» EXERCISE DATA
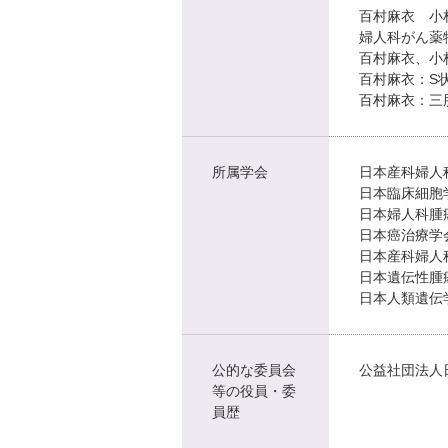
百村麻衣 小林
婦人科がん薬
百村麻衣、小林陽
百村麻衣：S状結
百村麻衣：三胎
所属学会
日本産科婦人
日本臨床細胞
日本婦人科腫
日本癌治療学
日本産科婦人
日本遺伝性腫
日本人類遺伝
公的な委員会
公益社団法人
等の役員・委
員歴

» TASK GOAL
Could you output the listing word for word, omitting every picture?

» YOUR RESPONSE
百村麻衣 小林
婦人科がん薬
百村麻衣、小林陽
百村麻衣：S状結
百村麻衣：三胎
所属学会
日本産科婦人
日本臨床細胞
日本婦人科腫
日本癌治療学
日本産科婦人
日本遺伝性腫
日本人類遺伝
公的な委員会
公益社団法人
等の役員・委
員歴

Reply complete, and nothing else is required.